Its borders are as follows:
The anterior border separates the upper from the anterior surface and is the border that includes the parotid duct, the distal branches of the facial nerve and the vessels that accompany it.
The posterior border separates the upper from the posterior inner surface and sits on sternocleidomastoid muscle.
The inner border separates the anterior upper surface from the posterior inner surface and is related to the distal part of the pharynx.
Imaging of the parotid should be obtained with a high-frequency transducer due to the superficial structure of the gland. Usually, linear probes of 9–20 MHz are used. The entire gland should be evaluated in two perpendicular planes. The retromandibular vein, which lies directly deep to the facial nerve and lateral to the external carotid artery, is an excellent landmark to separate the superficial and deep lobes.
In the parotid gland, we see branches of the external carotid and the retromandibular vein.
9.1.3 The Submandibular Gland
The submandibular gland is bordered by the mandible laterally and the mylohyoid muscle superiorly and medially. A small portion of the gland may pass posterior to the mylohyoid muscle to lie within the sublingual area. Note should be taken on the anterior portion of the gland since the area contains lymph nodes [5–7].

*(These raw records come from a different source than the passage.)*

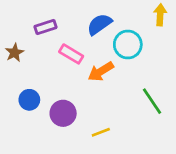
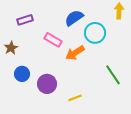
purple rectangle: (46, 27) -> (25, 20), moved
brown star: (15, 53) -> (11, 48), moved

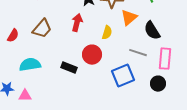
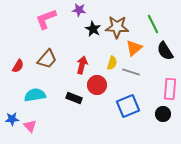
red arrow: (77, 23) -> (82, 65), moved
black semicircle: (152, 31) -> (165, 51), moved
gray line: (138, 53) -> (131, 72), moved
pink triangle: (25, 96) -> (30, 126), turned 48

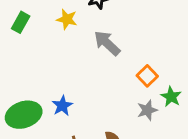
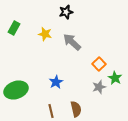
yellow star: (67, 19) -> (45, 34), moved
blue star: (62, 106) -> (56, 82), moved

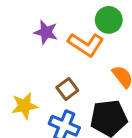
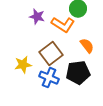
brown square: (67, 89) -> (51, 54), size x1.6

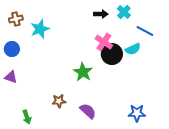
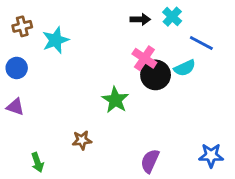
purple semicircle: (88, 111) -> (150, 161), moved, turned -108
blue star: (137, 113) -> (211, 155), moved

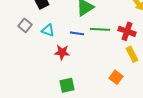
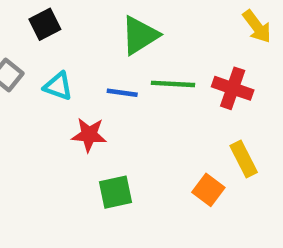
yellow rectangle: (132, 54) -> (244, 159), moved
green square: (67, 85) -> (116, 192), moved

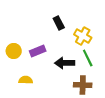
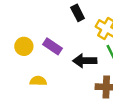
purple rectangle: (38, 51) -> (53, 46), turned 56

Upon US examination of the submandibular gland, the ultrasound probe is placed sideways at the floor of the mouth at each side, parallel to the inferior border of the mandible. Regarding the anatomy of the region the following structures should be noted [6, 7]: The gland itself, the crypts and acini and the main duct.
With the applications of modern ultrasonographic techniques available, many authors claim that ultrasound can help identify inflammatory lesions and differentiate between benign and malignant lesions.
To help differentiate the types of lesions the variations in the shape and borders of the lesions as well as the reflected sound echostructure is studied [3, 5, 6].
Benign lesions are usually tumors with well-defined borders and in majority of cases of homogenous density.
Unlike benign tumors, malignant lesions are depicted with ill-defined borders and an inhomogeneous sound absorption pattern. There have been reported rare cases in the first stages of malignancy with low-grade differentiation where the lesions have well-defined borders.
9.2 Inflammatory Disease
9.2.1 Parotitis
9.2.2 Other Inflammatory Conditions
Other inflammatory conditions with similar ultrasonographic features are autoimmune diseases and recurrent sialolithiasis [7–11]. Sjögren’s syndrome is an autoimmune disorder that results in inflammation and destruction of the exocrine glands, primarily the lacrimal and salivary glands. To avoid cumulative radiation to the patient at follow-ups it is preferable to monitor them with ultrasound and not with CT scan.